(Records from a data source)
=== Section Start ===
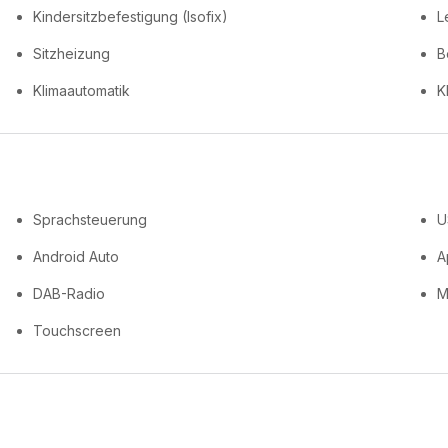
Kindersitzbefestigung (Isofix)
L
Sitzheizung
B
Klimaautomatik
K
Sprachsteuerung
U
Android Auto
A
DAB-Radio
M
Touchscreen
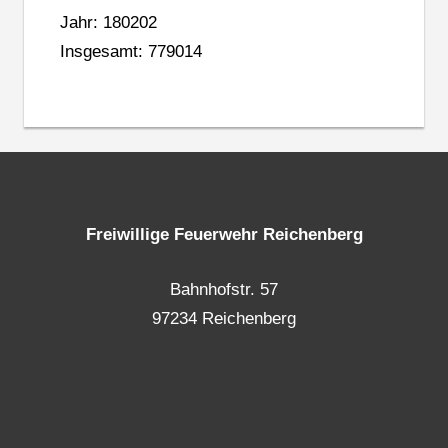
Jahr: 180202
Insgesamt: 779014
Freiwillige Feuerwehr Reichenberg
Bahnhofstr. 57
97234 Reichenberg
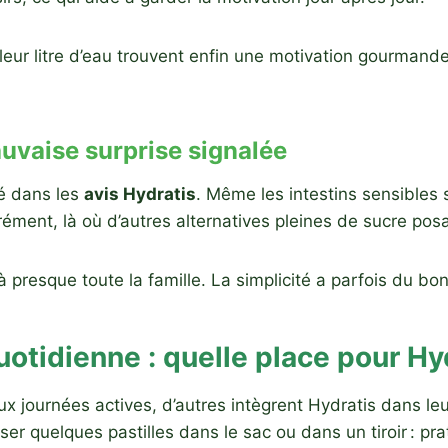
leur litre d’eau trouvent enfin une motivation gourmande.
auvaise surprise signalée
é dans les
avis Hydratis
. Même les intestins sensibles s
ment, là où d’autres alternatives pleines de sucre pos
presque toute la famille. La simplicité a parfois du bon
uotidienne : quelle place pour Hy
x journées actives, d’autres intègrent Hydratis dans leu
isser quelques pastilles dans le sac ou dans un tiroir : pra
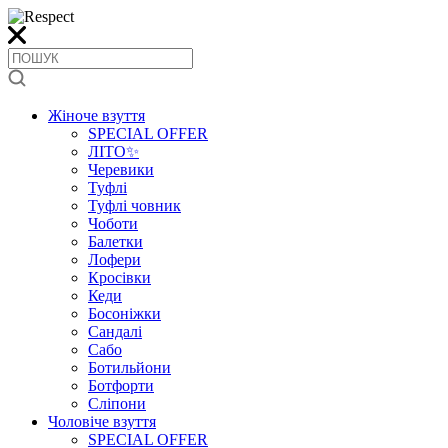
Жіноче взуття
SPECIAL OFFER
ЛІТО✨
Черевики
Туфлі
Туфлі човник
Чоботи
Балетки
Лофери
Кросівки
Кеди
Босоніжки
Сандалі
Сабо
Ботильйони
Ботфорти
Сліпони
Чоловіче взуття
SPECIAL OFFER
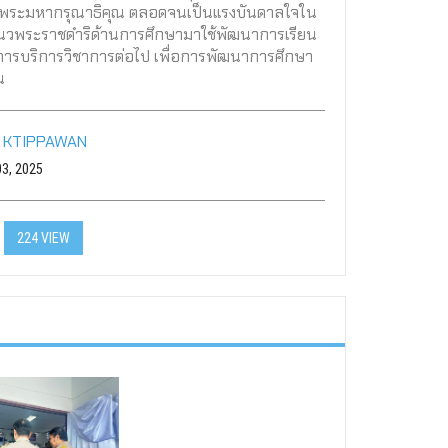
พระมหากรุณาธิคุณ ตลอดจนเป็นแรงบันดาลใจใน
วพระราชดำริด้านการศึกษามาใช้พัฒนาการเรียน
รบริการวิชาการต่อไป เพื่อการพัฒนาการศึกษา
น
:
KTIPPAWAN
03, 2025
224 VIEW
=== Section End ===
=== Section Start ===
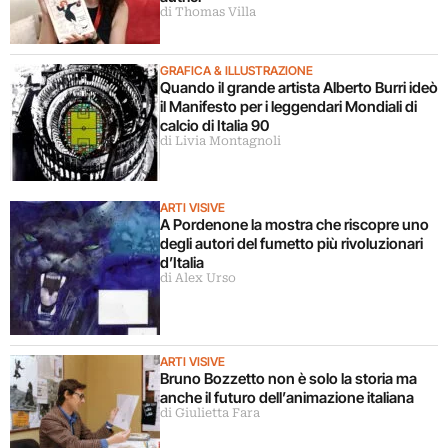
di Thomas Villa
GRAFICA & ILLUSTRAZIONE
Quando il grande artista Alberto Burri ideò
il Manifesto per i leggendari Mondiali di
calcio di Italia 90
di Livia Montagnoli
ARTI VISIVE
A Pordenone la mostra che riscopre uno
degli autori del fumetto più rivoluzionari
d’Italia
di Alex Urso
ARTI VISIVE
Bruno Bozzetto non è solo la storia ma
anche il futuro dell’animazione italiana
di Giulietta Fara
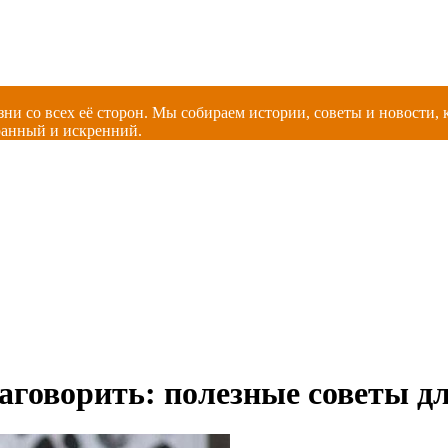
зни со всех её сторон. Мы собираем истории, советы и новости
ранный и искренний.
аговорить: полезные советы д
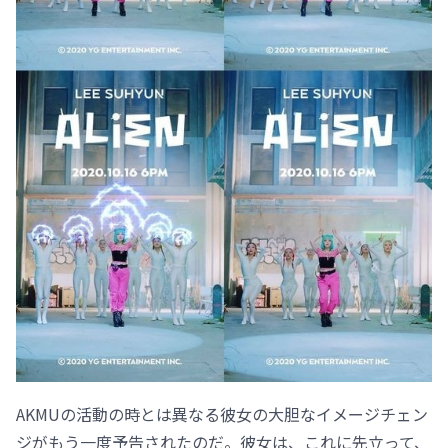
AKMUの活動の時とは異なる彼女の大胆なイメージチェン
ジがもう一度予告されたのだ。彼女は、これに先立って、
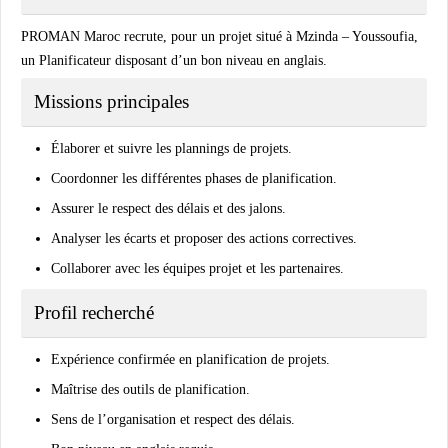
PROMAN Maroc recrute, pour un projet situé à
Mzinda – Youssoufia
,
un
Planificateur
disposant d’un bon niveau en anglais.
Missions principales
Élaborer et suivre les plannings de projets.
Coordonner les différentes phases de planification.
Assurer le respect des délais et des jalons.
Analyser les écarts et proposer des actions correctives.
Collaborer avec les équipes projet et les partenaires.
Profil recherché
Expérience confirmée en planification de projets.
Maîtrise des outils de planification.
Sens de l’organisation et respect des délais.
=== Section End ===
* Work order:
Look above and copy only the lines from the one holding "anche il futuro dell’animazione italiana" to the one holding "disposant d’un bon niveau en anglais.", both included, exactly, minus the pictures.

* Answer area:
anche il futuro dell’animazione italiana
di Giulietta Fara
зни со всех её сторон. Мы собираем истории, советы и новости
ранный и искренний.
аговорить: полезные советы д
AKMUの活動の時とは異なる彼女の大胆なイメージチェン
ジがもう一度予告されたのだ。彼女は、これに先立って、
PROMAN Maroc recrute, pour un projet situé à
Mzinda – Youssoufia
,
un
Planificateur
disposant d’un bon niveau en anglais.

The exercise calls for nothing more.